I designed the K Complex desktop [ http://www.nathanpalmer.com/skyos/album14 ] yesterday as an excuse to get the idea of hyperbolic interfaces out there. The basic idea is to curve the display space so that a vertical scrollbar is unnecessary, making navigation (in theory) quicker and more natural (just click on the space and drag it around). In the description for the GUI I mistakenly said this eliminates the horizontal scrollbar, which is possible, but that’s not what I did in the mock up. Please ignore the useless directory structure, it is just what I was using for usability trials for my thesis [ http://kcomplex.com/ext/research_thesis.pdf ]. I also tried to make heavy use of screen edges to make it quicker to find targets with the pointer.
isn’t that the same way that gamespy presents the game list?
I have used SkyOS. Not extensively, but I’ve tried it out and given it as much a try a non-developer should give it. My design isn’t intended to be accurate in any way or form, and why should it?
Think of my mockup as pseudocode. It doesn’t work, it’s not intended to work, nor is it polished. The file structure shown in that screenshot is just something I threw in there for show.

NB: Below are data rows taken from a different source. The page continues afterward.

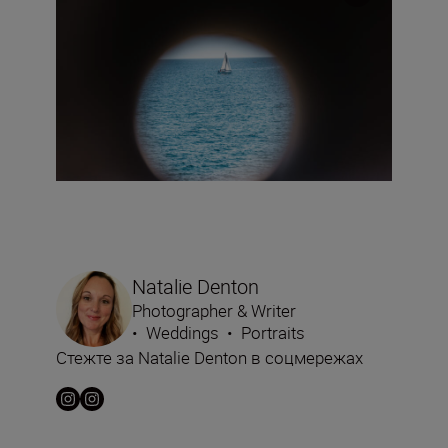
Natalie Denton
Photographer & Writer
•
Weddings
•
Portraits
Стежте за Natalie Denton в соцмережах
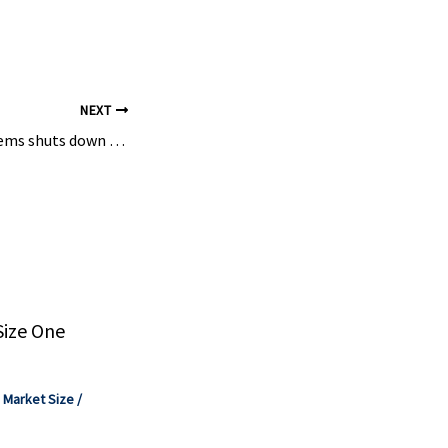
ys were used
nd Maxim
NEXT
Freepoint Eco-Systems shuts down controversial plastics pyrolysis plant – C&EN
Size One
,
Market Size
/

I haven’t used gamespy in the last couple of years, so I’m not familiar with this. There are likely many implementations of devices similar to the hyperbolic interface that fall within the focus+context problem area that I’m not aware of. Icon zooming, such as in OS X’s dock is an example. The hyperbolic interface is specific in that it guarantees that the entire information space will fit within the display space. Maybe gamespy does this, unfortunately I don’t know. A seminar presentation I did with other examples is here: [ http://www.cs.trinity.edu/~akolliop/files/ped/ ]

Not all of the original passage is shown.